Having come into existence as a sovereign people in the course of this campaign, we would, in effect, be voting to cease to exist.  We would still be constituency voters, of course, but we would have voted "Scots" as such back into the Celtic twilight from which we have so recently and surprisingly emerged.

Remember, Cameron's idea is to settle...silence...squash...the Scottish Question.  For a generation.  Even those who vote No, even if they REALLY hate Alec Salmond, should pause and think what that means. That we would have voted away our only power of negotiation, and handed our destiny to whoever wins in 2015 or 2020.

David, Boris or Teresa.  Choose now, because you will have no choice whatsoever in future.

Here is the thought experiment I urge on my fellow subjects.  Start  "as if" you were not subjects, but sovereign, autonomous individuals.  As if it were your choice to pool that autonomy so that you could get things done on welfare, health, education, housing, war and peace?  In a blind test, in a "veil of ignorance" as Rawls has it, would you choose the past (with its familiarity) or on the principle of that autonomy, for the future?


Will a No vote kill independence "for a generation?" 



My main point here is, of course, that even if we do vote No, we can't do that.  A No vote will not "kill" sovereignty any more than devolution "killed " independence no matter how much anyone hates Alec Salmond.  A No vote will not kill our sense of place and self and or negate our now felt and established and inalienable right to govern ourselves.
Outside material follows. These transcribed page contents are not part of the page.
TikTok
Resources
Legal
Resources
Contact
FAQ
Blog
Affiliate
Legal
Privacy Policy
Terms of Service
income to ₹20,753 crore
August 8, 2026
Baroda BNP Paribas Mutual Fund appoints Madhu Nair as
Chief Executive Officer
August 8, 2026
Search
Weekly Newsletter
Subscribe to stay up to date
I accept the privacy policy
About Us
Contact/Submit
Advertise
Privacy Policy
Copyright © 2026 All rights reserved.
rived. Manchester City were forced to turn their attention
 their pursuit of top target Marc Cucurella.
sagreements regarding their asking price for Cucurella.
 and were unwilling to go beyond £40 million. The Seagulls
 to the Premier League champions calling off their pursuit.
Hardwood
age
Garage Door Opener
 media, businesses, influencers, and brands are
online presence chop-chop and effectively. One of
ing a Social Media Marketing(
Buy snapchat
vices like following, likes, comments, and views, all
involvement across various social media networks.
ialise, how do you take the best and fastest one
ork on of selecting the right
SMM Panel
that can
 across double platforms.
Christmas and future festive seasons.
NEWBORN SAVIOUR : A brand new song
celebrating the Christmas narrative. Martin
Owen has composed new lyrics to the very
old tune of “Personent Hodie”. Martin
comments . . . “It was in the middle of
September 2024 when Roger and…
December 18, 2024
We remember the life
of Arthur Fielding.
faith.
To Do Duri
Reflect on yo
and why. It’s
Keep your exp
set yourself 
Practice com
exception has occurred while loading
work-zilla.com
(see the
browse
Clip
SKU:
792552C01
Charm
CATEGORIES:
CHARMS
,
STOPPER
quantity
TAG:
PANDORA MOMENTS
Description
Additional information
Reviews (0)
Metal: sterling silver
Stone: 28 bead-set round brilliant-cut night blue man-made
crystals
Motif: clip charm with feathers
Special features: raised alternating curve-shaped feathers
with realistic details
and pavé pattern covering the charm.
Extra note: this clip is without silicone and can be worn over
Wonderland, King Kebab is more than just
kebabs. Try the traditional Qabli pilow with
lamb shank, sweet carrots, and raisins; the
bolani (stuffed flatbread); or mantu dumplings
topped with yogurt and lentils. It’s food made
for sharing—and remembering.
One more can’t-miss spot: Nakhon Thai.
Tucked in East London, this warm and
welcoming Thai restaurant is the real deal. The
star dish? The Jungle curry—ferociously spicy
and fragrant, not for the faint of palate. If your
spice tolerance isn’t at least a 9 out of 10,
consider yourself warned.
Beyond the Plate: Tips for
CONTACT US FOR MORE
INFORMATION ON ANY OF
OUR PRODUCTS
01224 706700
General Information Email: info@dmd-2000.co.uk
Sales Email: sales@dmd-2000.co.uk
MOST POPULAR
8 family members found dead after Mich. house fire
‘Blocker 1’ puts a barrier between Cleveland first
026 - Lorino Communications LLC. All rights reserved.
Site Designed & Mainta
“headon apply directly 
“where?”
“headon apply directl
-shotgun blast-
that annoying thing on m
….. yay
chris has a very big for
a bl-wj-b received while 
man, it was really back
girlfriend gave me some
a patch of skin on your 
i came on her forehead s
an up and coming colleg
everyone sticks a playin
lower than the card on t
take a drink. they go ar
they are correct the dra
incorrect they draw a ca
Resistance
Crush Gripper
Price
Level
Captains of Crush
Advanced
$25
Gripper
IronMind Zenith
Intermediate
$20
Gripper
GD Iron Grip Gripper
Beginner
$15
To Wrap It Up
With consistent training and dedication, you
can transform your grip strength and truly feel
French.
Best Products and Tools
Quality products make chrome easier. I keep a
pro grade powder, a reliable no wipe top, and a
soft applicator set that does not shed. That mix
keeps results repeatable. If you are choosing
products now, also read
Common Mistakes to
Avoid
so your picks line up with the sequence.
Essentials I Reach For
Even those who vote No don't think or feel that.

 Because even if we do choose to pool that individual and collective sovereignty with Westminster, we from our side, will still retain that sovereignty, while in strictly legal and constitutional terms, we will have abjured it. We will retain a sense of being entitled to choose, even if we have voted against that right. It won't hold.  It won't serve. It doesn't make sense any more.  What was eccentric will have become incoherent.  If it happens,  it can't last.  It will be unstable and unsustainable.

This is why the convinced "nationalists" among the Yes camp (I'm not one of them) are so serene about the prospect of losing the vote in September.  Alec Salmond's sense of history made him sanguine about calling a referendum he always expected to lose.

The Nats never expected (when sober) to win this referendum.  But they know that the asking of the question changes everything.  Having the choice makes us sovereign in FACT if not in fact.  Forever.  Once the question of sovereignty is posed is asked, it cannot be un-asked.

The process of the campaign, and especially the huge popular swell of enthusiasm and hope and purposeful dreaming it has unleashed all over the country and in every special sphere has entirely confirmed that perception.  Entirely due to this campaign, something like a positive vision of the future has re-entered British politics.  It is so unfamiliar as hardly to be recognisable.  It is blinking uncertainly in unaccustomed light.  But it is here and here to stay. Nothing can ever be the same.

Everything has changed.


Everything that goes wrong or right with Westminster politics, for us, will be now and forever an evocation of the border question. An Tory electoral   alliance with UKIP?  Further austerity? A vote to leave the EU? Everything will be about the border. Therefore, right now, before the vote,  "Separation" is already a fact. Our experience and understanding of UK politics is already and irreparably "separated".  British institutions like the BBC and the Labour party, for both of which we once had true love, are now irreparably contaminated and structurally undermined.  Our print media is despised as never before.

Our cultural distinction as Scots is now entrenched not in tartan and shortbread but in how we read and experience the world every day.  The commonality of this viewpoint within Scotland and its distinction from perceptions held elsewhere is now established.  Independence is already, as Neal Ascherson pointed out the other day, here already.No in September cannot mean no. It only means "not yet".

We are a nation.  Not "again" but for the very first time. A nation in the 21st century. Who are the Scots? We are.  And we are not climbing back in the bottle.